Document understanding data:

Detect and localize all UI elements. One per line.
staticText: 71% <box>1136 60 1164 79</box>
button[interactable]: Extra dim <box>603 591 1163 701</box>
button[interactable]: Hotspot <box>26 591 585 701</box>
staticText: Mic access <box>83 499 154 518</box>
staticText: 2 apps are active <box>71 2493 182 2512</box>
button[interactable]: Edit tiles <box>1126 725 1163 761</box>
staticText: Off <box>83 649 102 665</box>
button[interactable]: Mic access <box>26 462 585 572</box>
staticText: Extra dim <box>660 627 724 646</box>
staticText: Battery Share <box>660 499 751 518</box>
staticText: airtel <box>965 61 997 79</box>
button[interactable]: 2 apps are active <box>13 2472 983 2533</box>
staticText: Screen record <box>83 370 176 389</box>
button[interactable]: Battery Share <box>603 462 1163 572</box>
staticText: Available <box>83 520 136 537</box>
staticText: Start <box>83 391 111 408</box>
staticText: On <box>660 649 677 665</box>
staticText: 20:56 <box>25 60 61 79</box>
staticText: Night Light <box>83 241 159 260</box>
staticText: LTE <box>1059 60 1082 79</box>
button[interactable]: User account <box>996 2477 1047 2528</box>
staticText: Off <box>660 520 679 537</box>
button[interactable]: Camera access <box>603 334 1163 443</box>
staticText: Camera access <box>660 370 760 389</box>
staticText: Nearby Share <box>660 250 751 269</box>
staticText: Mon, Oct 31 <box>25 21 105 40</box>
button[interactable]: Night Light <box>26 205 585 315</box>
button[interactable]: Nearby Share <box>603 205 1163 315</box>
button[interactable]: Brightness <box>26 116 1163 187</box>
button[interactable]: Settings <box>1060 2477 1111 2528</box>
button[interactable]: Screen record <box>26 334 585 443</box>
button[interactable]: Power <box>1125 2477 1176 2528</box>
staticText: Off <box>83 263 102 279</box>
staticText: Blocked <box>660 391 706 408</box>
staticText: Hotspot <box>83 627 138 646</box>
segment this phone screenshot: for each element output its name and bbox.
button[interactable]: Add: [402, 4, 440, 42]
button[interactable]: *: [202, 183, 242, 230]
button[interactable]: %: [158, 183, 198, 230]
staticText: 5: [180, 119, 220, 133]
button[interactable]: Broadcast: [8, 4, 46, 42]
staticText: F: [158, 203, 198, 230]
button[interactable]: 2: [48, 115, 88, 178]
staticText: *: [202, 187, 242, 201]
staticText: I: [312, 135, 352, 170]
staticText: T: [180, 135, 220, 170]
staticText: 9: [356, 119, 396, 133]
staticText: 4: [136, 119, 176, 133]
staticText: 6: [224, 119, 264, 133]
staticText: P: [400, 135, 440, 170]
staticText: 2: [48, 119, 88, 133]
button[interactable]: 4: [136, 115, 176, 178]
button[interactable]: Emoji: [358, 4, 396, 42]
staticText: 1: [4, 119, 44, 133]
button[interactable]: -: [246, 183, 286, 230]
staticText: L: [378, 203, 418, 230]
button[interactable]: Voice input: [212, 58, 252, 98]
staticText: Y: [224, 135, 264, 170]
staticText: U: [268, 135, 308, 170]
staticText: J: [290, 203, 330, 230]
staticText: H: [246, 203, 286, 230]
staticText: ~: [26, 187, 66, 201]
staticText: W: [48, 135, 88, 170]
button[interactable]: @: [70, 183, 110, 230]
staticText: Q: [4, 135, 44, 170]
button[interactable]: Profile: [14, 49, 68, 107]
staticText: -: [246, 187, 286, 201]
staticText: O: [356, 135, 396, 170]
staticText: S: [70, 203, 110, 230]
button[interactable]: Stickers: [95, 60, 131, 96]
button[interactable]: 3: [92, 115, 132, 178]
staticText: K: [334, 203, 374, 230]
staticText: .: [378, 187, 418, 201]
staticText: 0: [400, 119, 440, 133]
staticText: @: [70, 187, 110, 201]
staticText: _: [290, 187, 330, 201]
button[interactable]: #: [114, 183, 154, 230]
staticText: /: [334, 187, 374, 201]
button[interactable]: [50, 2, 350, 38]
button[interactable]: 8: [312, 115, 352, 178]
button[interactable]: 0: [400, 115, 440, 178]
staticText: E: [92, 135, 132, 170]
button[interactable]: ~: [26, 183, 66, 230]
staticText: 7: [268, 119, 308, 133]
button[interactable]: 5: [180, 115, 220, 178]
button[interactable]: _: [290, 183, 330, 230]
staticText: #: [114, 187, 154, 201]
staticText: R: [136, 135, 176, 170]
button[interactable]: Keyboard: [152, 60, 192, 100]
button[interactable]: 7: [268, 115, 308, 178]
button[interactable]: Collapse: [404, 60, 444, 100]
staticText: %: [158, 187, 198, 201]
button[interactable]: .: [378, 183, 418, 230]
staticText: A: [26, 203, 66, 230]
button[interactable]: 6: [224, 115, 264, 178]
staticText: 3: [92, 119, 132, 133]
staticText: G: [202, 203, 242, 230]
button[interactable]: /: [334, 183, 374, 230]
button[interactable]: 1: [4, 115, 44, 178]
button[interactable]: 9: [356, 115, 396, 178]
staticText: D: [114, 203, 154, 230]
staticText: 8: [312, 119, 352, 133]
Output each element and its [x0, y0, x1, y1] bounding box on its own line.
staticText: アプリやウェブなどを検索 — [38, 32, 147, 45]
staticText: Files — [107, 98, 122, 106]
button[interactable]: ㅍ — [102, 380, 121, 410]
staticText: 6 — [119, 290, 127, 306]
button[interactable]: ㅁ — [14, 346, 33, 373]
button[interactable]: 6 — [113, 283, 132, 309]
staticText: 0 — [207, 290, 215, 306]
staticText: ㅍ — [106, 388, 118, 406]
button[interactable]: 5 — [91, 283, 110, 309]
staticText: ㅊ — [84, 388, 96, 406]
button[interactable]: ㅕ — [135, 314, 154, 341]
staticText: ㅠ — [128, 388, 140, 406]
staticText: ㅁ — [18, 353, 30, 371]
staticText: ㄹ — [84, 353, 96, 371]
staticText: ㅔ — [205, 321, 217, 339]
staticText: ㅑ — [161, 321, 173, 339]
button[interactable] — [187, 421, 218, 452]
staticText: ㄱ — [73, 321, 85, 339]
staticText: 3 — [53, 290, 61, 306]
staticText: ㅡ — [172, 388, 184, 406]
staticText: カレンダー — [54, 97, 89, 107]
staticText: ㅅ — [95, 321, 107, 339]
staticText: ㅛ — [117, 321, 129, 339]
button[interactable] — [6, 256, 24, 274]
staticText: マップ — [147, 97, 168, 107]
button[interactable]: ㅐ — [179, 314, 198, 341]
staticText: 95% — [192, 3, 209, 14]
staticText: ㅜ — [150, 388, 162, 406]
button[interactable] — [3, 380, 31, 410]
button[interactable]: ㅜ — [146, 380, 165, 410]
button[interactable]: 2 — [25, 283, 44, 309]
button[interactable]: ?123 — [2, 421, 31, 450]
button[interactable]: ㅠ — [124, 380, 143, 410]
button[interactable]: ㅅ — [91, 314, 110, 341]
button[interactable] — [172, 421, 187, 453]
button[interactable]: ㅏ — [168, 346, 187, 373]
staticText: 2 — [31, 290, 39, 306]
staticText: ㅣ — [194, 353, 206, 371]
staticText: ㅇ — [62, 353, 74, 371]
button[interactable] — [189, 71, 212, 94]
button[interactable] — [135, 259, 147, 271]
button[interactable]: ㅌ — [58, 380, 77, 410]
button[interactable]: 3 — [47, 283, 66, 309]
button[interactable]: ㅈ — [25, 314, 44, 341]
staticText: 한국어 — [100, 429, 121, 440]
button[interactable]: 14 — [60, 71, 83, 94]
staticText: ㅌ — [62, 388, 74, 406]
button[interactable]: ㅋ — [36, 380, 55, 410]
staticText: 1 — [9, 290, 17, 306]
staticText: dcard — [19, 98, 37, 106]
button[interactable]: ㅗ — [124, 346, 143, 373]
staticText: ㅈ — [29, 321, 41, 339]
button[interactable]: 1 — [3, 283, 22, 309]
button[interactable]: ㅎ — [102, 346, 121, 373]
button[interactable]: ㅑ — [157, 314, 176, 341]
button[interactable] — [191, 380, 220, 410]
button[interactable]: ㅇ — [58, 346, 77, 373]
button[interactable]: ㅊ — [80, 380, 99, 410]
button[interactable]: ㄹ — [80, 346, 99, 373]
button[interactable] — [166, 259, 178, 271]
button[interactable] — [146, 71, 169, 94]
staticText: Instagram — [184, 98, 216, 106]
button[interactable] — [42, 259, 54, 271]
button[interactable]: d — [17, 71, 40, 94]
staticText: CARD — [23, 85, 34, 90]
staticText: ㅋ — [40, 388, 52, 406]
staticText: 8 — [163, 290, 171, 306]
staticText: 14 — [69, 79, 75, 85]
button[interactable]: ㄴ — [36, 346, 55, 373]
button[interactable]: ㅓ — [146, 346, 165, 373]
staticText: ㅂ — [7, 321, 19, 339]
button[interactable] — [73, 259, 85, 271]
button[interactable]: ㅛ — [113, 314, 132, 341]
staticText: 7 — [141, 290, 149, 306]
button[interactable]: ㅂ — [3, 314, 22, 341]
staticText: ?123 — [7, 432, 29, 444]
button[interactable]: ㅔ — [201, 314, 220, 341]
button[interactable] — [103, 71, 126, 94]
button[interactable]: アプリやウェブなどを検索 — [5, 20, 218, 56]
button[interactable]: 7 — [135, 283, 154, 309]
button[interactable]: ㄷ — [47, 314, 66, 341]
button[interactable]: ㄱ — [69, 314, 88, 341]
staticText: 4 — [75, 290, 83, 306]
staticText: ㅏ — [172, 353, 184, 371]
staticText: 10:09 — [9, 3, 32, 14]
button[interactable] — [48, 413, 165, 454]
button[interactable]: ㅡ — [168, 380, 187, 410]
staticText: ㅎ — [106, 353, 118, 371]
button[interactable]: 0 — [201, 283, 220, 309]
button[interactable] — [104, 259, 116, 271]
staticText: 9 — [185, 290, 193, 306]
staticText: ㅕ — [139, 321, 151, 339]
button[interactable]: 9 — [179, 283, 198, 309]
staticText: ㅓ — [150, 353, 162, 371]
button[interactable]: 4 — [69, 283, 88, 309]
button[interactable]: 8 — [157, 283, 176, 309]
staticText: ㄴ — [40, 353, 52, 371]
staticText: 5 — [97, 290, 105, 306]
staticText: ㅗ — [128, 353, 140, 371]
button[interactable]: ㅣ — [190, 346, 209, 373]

Work request: Reply with the number of lines above in which the word "Nearby" appears, and with nothing else.

Task solution: 2